The point-one percent
August 16, 2016 § 27 Comments
Here’s a quick rundown of things that have happened in the last couple of months:
- Three cyclists killed in PV
- Crazy road rager assaulted a man and his kid for riding their bikes
- Friend #1 got run over on PCH in Malibu
- Friend #2 got terribly injured by hit-and-run in San Diego
- Friend #3 got run over in PV
- Entire club ride narrowly avoided being taken out by road-raging Tesla
- Group of angry NIMBYs tried to ban cyclists from public roads
- Surfer gang member advocated death for cyclists who break traffic laws
- Wealthy citizen compared cyclists to “dog shit”
It’s easy to think that the world has gone crazy. When bicycles are the enemy and cars are the hero, we’ve literally turned the Imperial Stormtroopers into underdogs.
Except, we haven’t.
These same last few months I’ve been riding almost exclusively in PV, ground zero for the bike wars, and I’ve been sticking to some of the most controversial residential areas where opposition to cyclists is supposedly fiercest. What I’ve found is surprising, and it’s this: Most people are friendly.
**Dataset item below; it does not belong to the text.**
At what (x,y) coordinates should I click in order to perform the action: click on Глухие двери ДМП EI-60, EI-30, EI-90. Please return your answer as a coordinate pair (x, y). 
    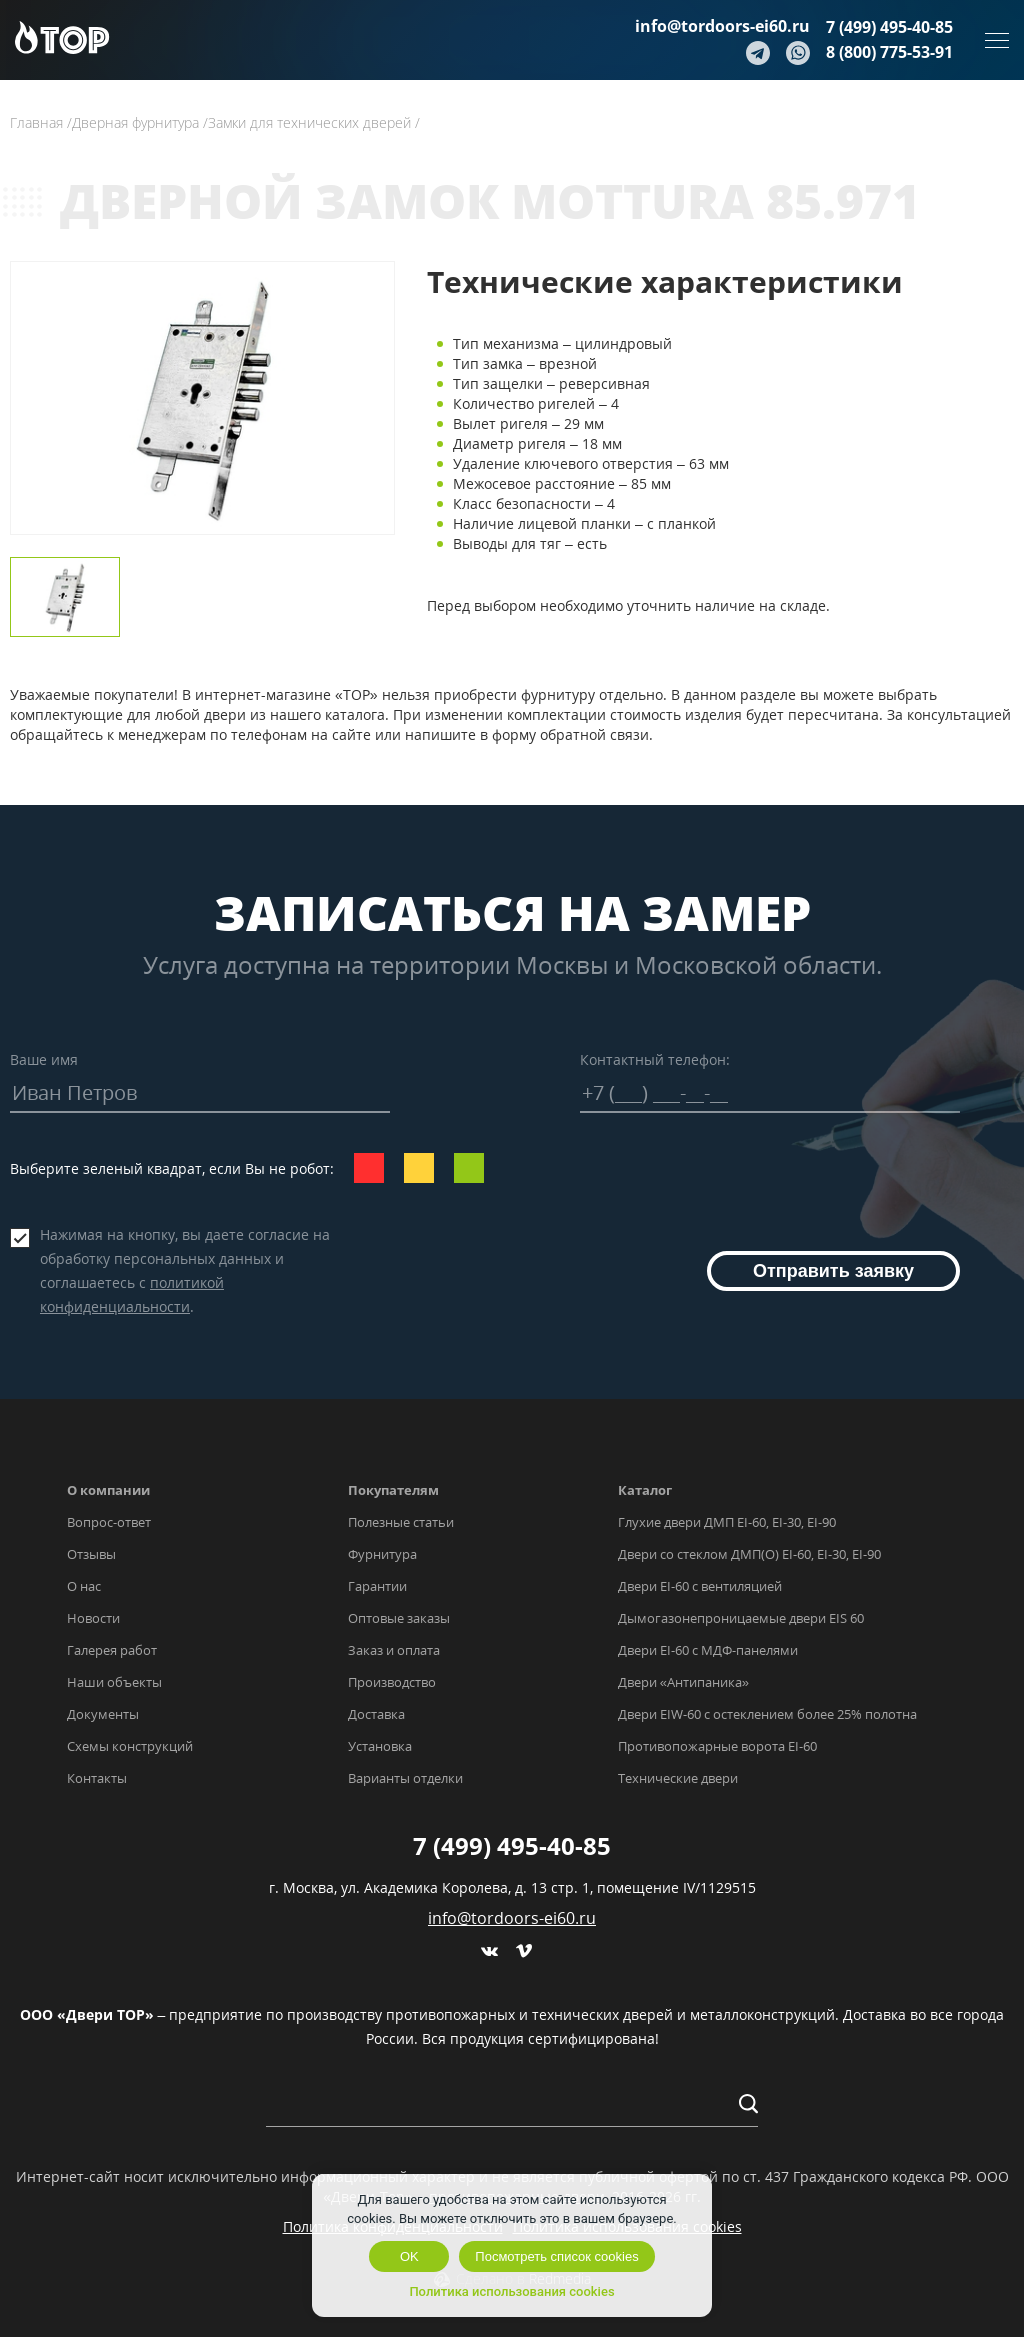
    Looking at the image, I should click on (727, 1522).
I make a point of waving and saying hello to everyone I run across. Except for a couple of incredibly sour people for whom death will be a huge relief (for them and for us), people invariably wave back and smile. I’ve stopped and chatted with Mark the Dude with the Two Giant Poodles, and Bob the 80-Year-Old Dude Who Has Run Across America Twice.
What’s more interesting is that I’ve had zero car-bike incidents. This doesn’t mean they aren’t happening; video from other cyclists proves otherwise. But by and large, people in PV are fine with bikes, especially when the cyclist is highly visible.
Since I began riding with super powerful daytime front-and-rear lights, I’ve become visible at all times. A 1200-lumen flashing headlamp gets your attention no matter how distracted you are, and a 100-lumen red taillight does the same.
What’s more interesting is that some very low-grade detective work has revealed that the “horde” of bike haters in PV is actually one guy using multiple fake aliases on social media to create the impression that many in the community share his views. The police know his identity, and although he’s noxious, crude, and wants to incite trouble, he’s nothing more than a harmless crank afraid to show his face in public, not to mention a terribly inept surfer.
At their worst, people may be slightly bothered by having to slow down for bikes. But the 99.9% hardly get enraged, and they certainly don’t wish for death and catastrophic injury as the penalty for pedaling a bike. Of course the .1% that do can do incredible damage, and they have.
But most people are on our side, and recently, so are the police. And 99%? The odds could be a lot worse.